Layer three: Can I control what happens next? This is the agency layer. Not just "I can see it" but "I can change it." Can I opt out of the feature that is trying to expand my AI usage? Can I delete the logs? Can I choose a less capable model that does not read my entire filesystem? Transparency without control is a window into a room you cannot leave.
The product teams that will win
Right now, most AI products treat transparency as a compliance checkbox. "We disclosed it in our terms of service" is not transparency. It is legal protection. Real transparency is visible, understandable, and actionable.
The product teams that will build lasting trust are the ones designing for all three layers.
- Visible provenance. Not a tiny link in a footer. A clear indicator on the content itself that says: this was made with AI, here is what that means, and here is what you can do about it. Google's ad labels are a start. Every product that surfaces AI-generated content should be asking the same question: does the person seeing this know what they are looking at?
- Explicit intent. When a feature is designed to expand usage, say so. Anthropic could have launched the same feature with a message like: "We think AI can help more people, so we are making it easier to try. Here is what it does, here is what it does not do, and here is how to turn it off." Instead, the framing was about convenience. The intent was about adoption. When those two things diverge and you do not acknowledge it, trust erodes.
- User control over data and behaviour. Transparency without control is surveillance with a nicer font. If I can see that your model was trained on my data, but I cannot remove my data or opt out, the transparency is a taunt, not a feature. If I can see that your feature is trying to make me use more AI, but I cannot adjust the level of suggestion, the disclosure is a disclaimer, not a choice.
My take
The AI industry is about to discover what every industry before it already knows: transparency is not what you are forced to show. It is what you choose to show when nobody is making you.

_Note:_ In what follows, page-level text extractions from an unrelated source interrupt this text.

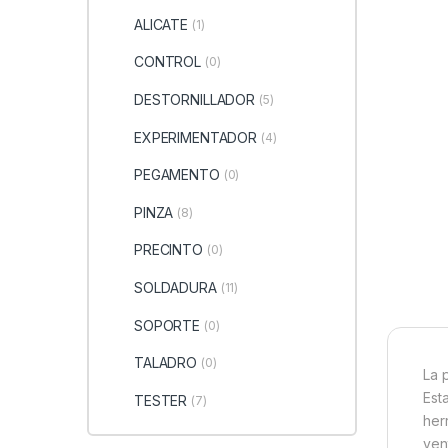
ALICATE
(1)
CONTROL
(0)
DESTORNILLADOR
(5)
EXPERIMENTADOR
(4)
PEGAMENTO
(0)
PINZA
(8)
PRECINTO
(0)
SOLDADURA
(11)
SOPORTE
(0)
TALADRO
(0)
La 
Est
TESTER
(7)
her
ven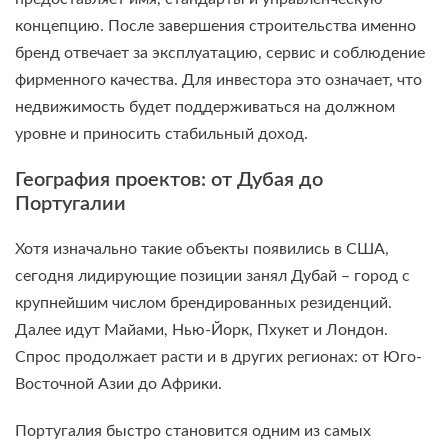
концепцию. После завершения строительства именно
бренд отвечает за эксплуатацию, сервис и соблюдение
фирменного качества. Для инвестора это означает, что
недвижимость будет поддерживаться на должном
уровне и приносить стабильный доход.
География проектов: от Дубая до
Португалии
Хотя изначально такие объекты появились в США,
сегодня лидирующие позиции занял Дубай – город с
крупнейшим числом брендированных резиденций.
Далее идут Майами, Нью-Йорк, Пхукет и Лондон.
Спрос продолжает расти и в других регионах: от Юго-
Восточной Азии до Африки.
Португалия быстро становится одним из самых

Google chose to label AI-generated ads before any regulator forced it to. That is a product decision, and it is the right one. OpenAI deleted logs during a copyright case. That is also a product decision, and it is the wrong one. Anthropic launched a feature to expand AI adoption and framed it as helpfulness. That is a product decision, and the jury is still out on whether it will cost them the trust they have spent years building.
The companies that win in AI are not going to be the ones with the best models. Models are being commoditised faster than anyone predicted. They are going to be the ones where the user can see what is happening, understand why, and change it if they want to.
Transparency is not a moat yet. But it is about to become one. The question for every product team is simple: are you building the moat, or are you hoping nobody notices you do not have one?